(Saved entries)
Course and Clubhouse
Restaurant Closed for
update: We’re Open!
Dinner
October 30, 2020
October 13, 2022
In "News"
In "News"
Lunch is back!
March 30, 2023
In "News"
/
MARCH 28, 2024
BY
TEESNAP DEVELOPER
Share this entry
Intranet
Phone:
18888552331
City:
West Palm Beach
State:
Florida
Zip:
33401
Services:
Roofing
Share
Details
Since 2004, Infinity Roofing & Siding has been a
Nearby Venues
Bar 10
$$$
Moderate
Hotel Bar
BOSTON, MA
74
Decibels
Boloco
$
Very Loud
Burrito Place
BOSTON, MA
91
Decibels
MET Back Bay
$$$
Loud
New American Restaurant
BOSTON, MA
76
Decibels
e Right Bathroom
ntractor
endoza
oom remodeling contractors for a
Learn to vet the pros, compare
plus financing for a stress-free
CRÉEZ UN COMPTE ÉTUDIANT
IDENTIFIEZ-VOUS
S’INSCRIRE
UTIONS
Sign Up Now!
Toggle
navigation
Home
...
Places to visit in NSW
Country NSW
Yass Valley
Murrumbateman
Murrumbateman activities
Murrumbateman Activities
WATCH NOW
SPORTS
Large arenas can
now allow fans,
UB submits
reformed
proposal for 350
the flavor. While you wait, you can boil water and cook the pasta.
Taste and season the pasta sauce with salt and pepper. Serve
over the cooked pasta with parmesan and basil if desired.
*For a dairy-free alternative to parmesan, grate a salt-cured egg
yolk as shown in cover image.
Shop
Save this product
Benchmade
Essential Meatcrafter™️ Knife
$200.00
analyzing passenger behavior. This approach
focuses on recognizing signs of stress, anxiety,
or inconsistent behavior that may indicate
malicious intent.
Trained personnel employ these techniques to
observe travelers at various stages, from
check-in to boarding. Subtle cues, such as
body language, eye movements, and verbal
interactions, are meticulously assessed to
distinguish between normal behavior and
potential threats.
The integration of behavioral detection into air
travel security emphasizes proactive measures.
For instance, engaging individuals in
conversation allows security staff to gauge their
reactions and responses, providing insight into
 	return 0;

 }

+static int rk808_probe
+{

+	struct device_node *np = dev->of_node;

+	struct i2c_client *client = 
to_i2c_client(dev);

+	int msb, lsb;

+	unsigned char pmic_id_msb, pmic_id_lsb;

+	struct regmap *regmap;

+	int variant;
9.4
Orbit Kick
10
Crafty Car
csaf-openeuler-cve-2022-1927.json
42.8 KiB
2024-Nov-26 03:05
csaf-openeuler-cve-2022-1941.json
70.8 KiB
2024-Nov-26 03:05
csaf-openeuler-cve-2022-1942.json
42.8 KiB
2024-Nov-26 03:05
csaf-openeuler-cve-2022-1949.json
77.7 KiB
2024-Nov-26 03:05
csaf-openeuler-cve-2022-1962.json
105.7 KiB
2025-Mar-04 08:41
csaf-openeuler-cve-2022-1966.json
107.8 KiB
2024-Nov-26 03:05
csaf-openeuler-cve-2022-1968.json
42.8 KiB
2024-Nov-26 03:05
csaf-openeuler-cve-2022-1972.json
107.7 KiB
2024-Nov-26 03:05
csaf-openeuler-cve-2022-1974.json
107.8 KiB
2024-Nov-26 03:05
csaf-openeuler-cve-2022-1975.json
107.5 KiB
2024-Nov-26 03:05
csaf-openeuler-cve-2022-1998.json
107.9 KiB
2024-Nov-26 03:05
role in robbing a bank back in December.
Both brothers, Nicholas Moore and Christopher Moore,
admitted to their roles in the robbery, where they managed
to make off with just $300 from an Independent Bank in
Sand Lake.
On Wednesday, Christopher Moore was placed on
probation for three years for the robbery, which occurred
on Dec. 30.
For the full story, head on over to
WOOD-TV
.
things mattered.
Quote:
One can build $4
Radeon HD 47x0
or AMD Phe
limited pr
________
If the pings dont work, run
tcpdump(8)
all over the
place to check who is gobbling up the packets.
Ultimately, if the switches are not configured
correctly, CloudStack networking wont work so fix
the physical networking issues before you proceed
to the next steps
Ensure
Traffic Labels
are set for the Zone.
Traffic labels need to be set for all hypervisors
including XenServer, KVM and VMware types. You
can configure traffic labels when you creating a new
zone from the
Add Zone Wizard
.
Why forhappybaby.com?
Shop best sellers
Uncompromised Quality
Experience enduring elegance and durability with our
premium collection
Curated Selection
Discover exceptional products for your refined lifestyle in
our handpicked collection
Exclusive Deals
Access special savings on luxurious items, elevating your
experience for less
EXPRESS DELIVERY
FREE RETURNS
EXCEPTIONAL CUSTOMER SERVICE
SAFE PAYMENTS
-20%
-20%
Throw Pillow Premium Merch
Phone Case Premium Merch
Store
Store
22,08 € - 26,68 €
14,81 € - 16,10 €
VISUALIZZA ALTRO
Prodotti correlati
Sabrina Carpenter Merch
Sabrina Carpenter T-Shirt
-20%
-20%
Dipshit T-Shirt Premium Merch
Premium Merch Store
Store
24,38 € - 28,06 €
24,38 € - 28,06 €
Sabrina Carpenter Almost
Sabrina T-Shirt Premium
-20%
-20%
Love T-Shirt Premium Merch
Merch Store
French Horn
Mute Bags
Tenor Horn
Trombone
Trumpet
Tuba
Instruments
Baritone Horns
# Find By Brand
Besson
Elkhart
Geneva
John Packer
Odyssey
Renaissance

_ACTION ITEM_
Your task is to restate, word for word, each line from the one that includes "Prodotti correlati" to the end of the records, with both ends included and nothing else.

_SOLUTION TO THIS TASK_
Prodotti correlati
Sabrina Carpenter Merch
Sabrina Carpenter T-Shirt
-20%
-20%
Dipshit T-Shirt Premium Merch
Premium Merch Store
Store
24,38 € - 28,06 €
24,38 € - 28,06 €
Sabrina Carpenter Almost
Sabrina T-Shirt Premium
-20%
-20%
Love T-Shirt Premium Merch
Merch Store
French Horn
Mute Bags
Tenor Horn
Trombone
Trumpet
Tuba
Instruments
Baritone Horns
# Find By Brand
Besson
Elkhart
Geneva
John Packer
Odyssey
Renaissance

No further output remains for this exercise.